Block 1. Cognitive offloading (slide 6) is the new concept; most students haven't thought about it. The line "AI multiplies your output. It can also multiply your debt." is the anchor. Personal story helps: a time I used AI and shipped something I later regretted.
Block 2. Show one real governance doc on screen, mine or a public one. Read it together. Note how short it is. Most students expect 30 pages; show them it's 2.
Block 3 (drafting, 15 min, live together). Three docs, but each is one page. We open the templates in starter/ and fill in the bracketed sections together, live. They'll feel like they're "not writing enough." That's the point. Cue: record the three docs in the logbook as we go.
Block 4 (enforcement, 15 min, live together). I demo one mechanism live; each student ships ONE alongside me. Don't let anyone do two; depth over breadth here. A second mechanism is optional polish, never required. Walk the room; common issues:
- Husky setup confusion (npm scripts vs husky install).
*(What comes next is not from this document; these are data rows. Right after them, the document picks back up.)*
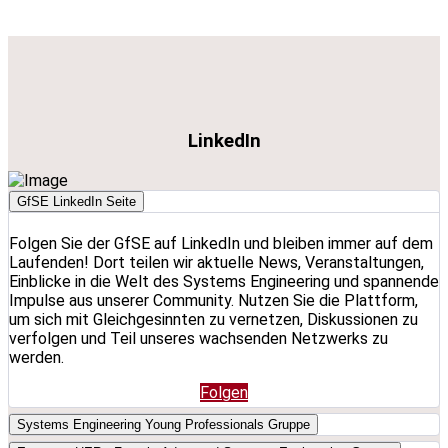
LinkedIn
GfSE LinkedIn Seite
Folgen Sie der GfSE auf LinkedIn und bleiben immer auf dem
Laufenden! Dort teilen wir aktuelle News, Veranstaltungen,
Einblicke in die Welt des Systems Engineering und spannende
Impulse aus unserer Community. Nutzen Sie die Plattform,
um sich mit Gleichgesinnten zu vernetzen, Diskussionen zu
verfolgen und Teil unseres wachsenden Netzwerks zu
werden.
Folgen
Systems Engineering Young Professionals Gruppe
- ESLint flat config (eslint.config.js) syntax for custom rules.
- GitHub Actions branch protection rule must be set on GitHub UI, not just in YAML.
Block 5 (debate, 10 min). Split the room. Side A argues against the enforcement they just built. Side B argues for it. Then swap. The goal is empathy with the opposing view; every senior engineer needs both perspectives.
Anticipated questions
"Does this stuff actually slow teams down?"
Yes, a little. The trade is consistency for time. Worth it past ~5 engineers.
"What if a team member objects to the policy?"
Talk to them privately first. If you can't change their mind, escalate to the EM. Don't enforce in PR reviews unilaterally.
"How do I know when to remove a standard?"
When you can't remember why it was added. (Document the why, always.)
"Should the AI usage policy ban AI for security-related code?"
Reasonable to require human review on security-touching files. "Ban" is strong; "requires sign-off" is better.
If you run short
- Cut block 5 debate to 5 min: quick poll instead.
- Compress block 2 to 5 min: show one example, move on.
- Never cut block 4. The working enforcement is the deliverable.
Post-session
In chat: "Everything we built today is in your logbook (/logbook): the three governance docs, the enforcement mechanism you shipped, and a pointer to your improved repo. Keep your logbook; in Workshop 8 your proposal comes straight out of it (it already holds your W1–W7 outputs). Optional: practice your 8-minute story out loud before next session."